*The problem*
Within the lines below, the span from the line with "op functionality, which" to the line with "(ELSA-2017-1271)", both ends included, is to be reproduced exactly, with pictures omitted.

(Items listed in a dataset)
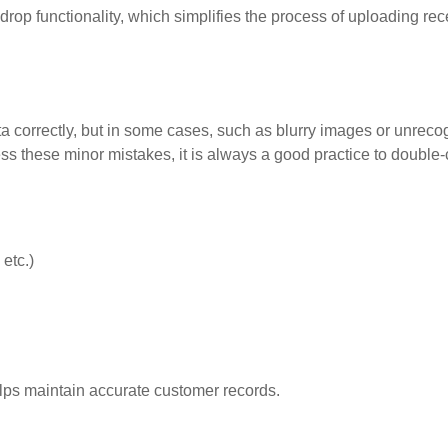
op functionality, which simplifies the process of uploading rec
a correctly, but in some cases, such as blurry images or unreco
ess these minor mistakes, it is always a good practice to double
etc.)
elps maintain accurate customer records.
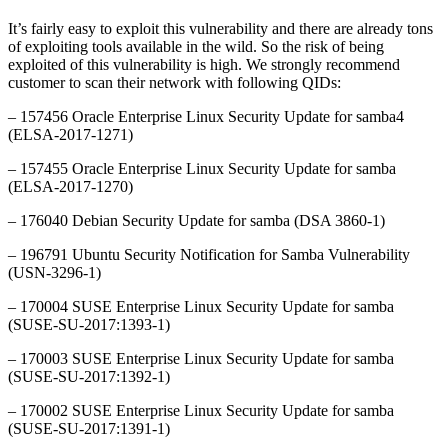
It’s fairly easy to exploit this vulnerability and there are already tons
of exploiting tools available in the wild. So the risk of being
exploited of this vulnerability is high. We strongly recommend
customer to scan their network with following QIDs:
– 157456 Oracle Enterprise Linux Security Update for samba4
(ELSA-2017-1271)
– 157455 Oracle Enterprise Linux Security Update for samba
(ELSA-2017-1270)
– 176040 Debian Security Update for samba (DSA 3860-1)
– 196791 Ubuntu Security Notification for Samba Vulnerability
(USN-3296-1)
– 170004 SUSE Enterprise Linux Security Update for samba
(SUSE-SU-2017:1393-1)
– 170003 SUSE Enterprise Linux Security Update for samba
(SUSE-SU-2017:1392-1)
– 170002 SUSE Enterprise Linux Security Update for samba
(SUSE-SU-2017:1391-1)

---

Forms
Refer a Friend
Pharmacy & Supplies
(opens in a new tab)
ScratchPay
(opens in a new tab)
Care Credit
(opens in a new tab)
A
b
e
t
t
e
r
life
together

*Answer section*
op functionality, which simplifies the process of uploading rec
a correctly, but in some cases, such as blurry images or unreco
ess these minor mistakes, it is always a good practice to double
etc.)
elps maintain accurate customer records.
It’s fairly easy to exploit this vulnerability and there are already tons
of exploiting tools available in the wild. So the risk of being
exploited of this vulnerability is high. We strongly recommend
customer to scan their network with following QIDs:
– 157456 Oracle Enterprise Linux Security Update for samba4
(ELSA-2017-1271)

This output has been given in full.